Background: Multiple Sclerosis (MS) is a neurological condition resulting in a number of clinical manifestations including pain. Specifically, low back pain (LBP) of musculoskeletal origin has been reported to occur in 10-20% of individuals with MS. Limited research exists to guide the clinician in the management and treatment of LBP in the MS population. The purpose of this case study is to describe an individualized, orthopedic, evidenced-based approach used to treat an individual with significant disability due to MS and a primary complaint of chronic LBP.

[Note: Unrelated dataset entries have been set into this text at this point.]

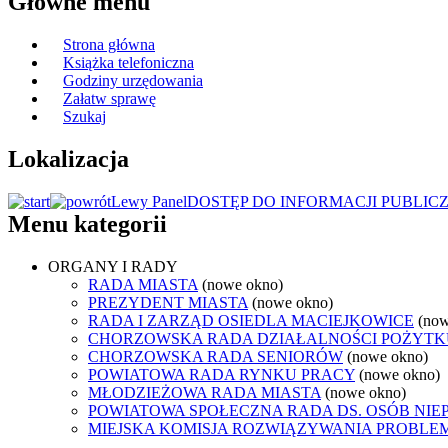
Główne menu
Strona główna
Książka telefoniczna
Godziny urzędowania
Załatw sprawę
Szukaj
Lokalizacja
Lewy Panel
DOSTĘP DO INFORMACJI PUBLIC
Menu kategorii
ORGANY I RADY
RADA MIASTA
(nowe okno)
PREZYDENT MIASTA
(nowe okno)
RADA I ZARZĄD OSIEDLA MACIEJKOWICE
(now
CHORZOWSKA RADA DZIAŁALNOŚCI POŻYTK
CHORZOWSKA RADA SENIORÓW
(nowe okno)
POWIATOWA RADA RYNKU PRACY
(nowe okno)
MŁODZIEŻOWA RADA MIASTA
(nowe okno)
POWIATOWA SPOŁECZNA RADA DS. OSÓB NI
MIEJSKA KOMISJA ROZWIĄZYWANIA PROB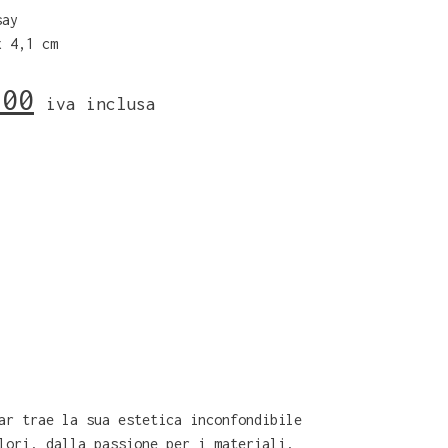
say
x 4,1 cm
,00
iva inclusa
ar trae la sua estetica inconfondibile
lori, dalla passione per i materiali,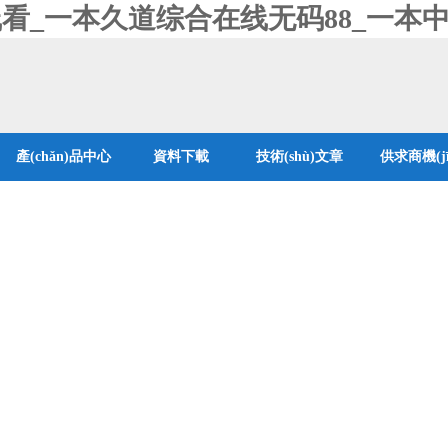
线看_一本久道综合在线无码88_一本中
產(chǎn)品中心
資料下載
技術(shù)文章
供求商機(jī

Case Description: The participant was a 48-year-old male with a diagnosis of relapsing-remitting MS (Expanded Disability Status Scale (EDSS): 6.0), primary complaint of chronic LBP, and patho-anatomical diagnosis of spinal stenosis. The participant elected to undergo an 8-week individualized exercise program with a primary focus of improving upon his LBP symptoms. Interventions included a four-fold orthopedic, evidenced- based approach consisting of patient education, manual therapy, exercise and aerobic exercise.

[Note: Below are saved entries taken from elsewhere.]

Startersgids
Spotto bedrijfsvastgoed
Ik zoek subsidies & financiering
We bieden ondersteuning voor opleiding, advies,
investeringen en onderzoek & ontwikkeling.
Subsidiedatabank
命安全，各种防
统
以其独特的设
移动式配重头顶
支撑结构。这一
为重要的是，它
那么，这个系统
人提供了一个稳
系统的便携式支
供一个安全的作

Outcomes: The participant demonstrated improvements in all physical outcome measures consisting of: Timed Up and Go, 30-second chair stand test, Berg Balance Scale, and the 6- minute walk. Statistically significant changes were observed in all measures but the 6-minute walk.

Conclusion: A program with a primary focus of spinal stabilization exercises in modified positions and participant education appeared to be the most effective intervention for this individual. Future research examining the effectiveness of physical therapy interventions directed at improving LBP in the MS population is needed.